**WORK ORDER**
Every line containing "esta" should be copied out. Go through the entries and find them.

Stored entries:
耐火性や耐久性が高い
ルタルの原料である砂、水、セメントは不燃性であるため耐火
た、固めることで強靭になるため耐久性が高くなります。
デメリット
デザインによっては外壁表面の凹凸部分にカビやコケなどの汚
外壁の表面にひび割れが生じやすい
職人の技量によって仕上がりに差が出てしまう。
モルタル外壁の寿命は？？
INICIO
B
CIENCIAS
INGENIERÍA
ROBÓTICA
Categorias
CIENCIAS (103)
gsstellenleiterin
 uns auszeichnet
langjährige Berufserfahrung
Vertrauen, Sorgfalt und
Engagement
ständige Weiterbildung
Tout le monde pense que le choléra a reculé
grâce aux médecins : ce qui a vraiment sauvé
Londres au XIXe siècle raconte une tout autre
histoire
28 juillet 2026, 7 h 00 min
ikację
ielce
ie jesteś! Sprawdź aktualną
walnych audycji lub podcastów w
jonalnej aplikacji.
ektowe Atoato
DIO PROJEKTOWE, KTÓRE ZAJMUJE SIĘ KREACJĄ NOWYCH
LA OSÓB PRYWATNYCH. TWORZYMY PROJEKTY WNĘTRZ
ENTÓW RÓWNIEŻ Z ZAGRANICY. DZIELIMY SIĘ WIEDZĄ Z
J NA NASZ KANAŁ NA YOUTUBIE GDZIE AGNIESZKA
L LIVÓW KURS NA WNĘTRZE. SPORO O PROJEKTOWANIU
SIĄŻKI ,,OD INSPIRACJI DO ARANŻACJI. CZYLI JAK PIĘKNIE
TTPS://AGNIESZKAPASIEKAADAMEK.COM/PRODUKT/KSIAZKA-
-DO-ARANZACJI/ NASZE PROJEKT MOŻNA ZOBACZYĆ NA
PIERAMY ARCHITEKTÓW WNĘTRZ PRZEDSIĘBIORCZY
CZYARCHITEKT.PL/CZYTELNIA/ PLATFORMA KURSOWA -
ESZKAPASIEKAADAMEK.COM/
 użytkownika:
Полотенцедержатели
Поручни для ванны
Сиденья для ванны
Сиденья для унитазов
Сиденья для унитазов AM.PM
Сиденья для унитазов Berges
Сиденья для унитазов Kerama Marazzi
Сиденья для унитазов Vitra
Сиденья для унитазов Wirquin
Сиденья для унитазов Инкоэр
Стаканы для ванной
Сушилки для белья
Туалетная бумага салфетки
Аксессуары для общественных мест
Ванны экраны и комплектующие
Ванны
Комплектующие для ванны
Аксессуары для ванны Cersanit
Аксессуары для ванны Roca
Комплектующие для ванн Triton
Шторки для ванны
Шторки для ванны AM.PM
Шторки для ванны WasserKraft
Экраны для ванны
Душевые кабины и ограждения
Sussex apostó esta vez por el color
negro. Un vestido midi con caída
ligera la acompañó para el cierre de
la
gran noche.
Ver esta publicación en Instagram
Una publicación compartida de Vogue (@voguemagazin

**EXERCISE RESULT**
Sussex apostó esta vez por el color
Ver esta publicación en Instagram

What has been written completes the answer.